Bill Witherspoon and his wife, Betty, serve as examples of life beyond the ring. Even on this day of Alfred's crucial first fight, they talk with him about education. The living room of their modest apartment houses more books that Alfred has ever seen in a home. Henry points out that the couple uses the books to settle arguments, like whether a black man was the first to reach the North Pole. Alfred laughingly compares this to an argument at James' house when his friend's parents threw whiskey bottles at each other in a dispute over cigarettes; a bottle hit James in the head, and it took nine stitches to close the wound.
Bill and Betty transcend racial stereotypes in other ways as well. They live in a racially mixed neighborhood. Alfred notices this and asks Spoon if he has white friends. Spoon says he has a few, joking that he decided to allow whites to move into his neighborhood when he saw that white boys' blood is the same color as his.
Lipsyte avoids being preachy or didactic, but this is a novel about a young man's education and maturation. There are some lessons along the way.
Glossary
Washington Heights a residential district in northern Manhattan, New York City; here, the area of New York in which Bill and Betty Witherspoon live.

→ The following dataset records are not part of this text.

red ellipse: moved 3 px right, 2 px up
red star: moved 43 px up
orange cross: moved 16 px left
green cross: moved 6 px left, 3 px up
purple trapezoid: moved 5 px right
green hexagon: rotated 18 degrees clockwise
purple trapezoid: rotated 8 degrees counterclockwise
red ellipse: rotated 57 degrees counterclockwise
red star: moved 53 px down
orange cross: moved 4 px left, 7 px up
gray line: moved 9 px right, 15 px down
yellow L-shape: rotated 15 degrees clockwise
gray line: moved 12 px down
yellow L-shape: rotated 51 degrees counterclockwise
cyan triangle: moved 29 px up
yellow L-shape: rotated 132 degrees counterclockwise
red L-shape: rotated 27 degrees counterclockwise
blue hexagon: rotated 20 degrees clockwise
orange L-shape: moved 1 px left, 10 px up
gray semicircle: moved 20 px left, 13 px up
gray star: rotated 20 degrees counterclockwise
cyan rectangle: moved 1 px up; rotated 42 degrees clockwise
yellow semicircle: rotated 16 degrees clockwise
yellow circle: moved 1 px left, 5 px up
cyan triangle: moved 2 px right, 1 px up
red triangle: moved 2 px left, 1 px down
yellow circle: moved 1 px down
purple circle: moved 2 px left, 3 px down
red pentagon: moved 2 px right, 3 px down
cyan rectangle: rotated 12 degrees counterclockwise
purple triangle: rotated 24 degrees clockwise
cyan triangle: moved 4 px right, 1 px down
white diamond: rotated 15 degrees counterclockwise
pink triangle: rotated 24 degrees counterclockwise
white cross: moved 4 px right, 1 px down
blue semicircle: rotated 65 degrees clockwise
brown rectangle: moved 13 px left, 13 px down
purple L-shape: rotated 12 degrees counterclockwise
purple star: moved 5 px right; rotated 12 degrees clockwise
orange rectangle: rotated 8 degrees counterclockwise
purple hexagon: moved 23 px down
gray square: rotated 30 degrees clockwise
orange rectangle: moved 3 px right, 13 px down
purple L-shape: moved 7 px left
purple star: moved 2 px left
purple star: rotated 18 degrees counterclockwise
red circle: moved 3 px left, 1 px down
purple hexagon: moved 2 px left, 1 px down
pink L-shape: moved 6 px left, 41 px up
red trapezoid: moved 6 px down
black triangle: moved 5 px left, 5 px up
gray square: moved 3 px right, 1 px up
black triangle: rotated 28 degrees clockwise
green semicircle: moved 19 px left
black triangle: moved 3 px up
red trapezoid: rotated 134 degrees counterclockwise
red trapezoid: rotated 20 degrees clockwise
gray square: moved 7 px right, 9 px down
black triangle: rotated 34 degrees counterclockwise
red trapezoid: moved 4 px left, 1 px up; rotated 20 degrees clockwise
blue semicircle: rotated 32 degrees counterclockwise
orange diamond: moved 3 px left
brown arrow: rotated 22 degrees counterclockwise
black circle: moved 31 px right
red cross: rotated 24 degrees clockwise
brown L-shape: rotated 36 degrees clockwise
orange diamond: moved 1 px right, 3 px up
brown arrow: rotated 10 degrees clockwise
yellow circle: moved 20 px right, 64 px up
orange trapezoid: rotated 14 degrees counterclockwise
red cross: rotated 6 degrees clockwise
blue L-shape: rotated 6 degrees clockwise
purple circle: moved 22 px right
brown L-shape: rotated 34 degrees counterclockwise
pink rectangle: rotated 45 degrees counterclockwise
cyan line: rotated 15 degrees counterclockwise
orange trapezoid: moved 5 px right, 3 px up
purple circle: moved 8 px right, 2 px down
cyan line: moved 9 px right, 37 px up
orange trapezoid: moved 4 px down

polio short for "poliomyelitis," an accute infectious disease, especially of children, caused by a viral inflammation of the gray matter of the spinal cord; it is accompanied by paralysis of various muscle groups that sometimes atrophy, often with resulting permanent deformities; here, the disease that crippled Henry Johnson.
terry-cloth a pile fabric, usually woven of cotton, used to make towels and robes; here, the fabric in the robe Alfred receives before his fight.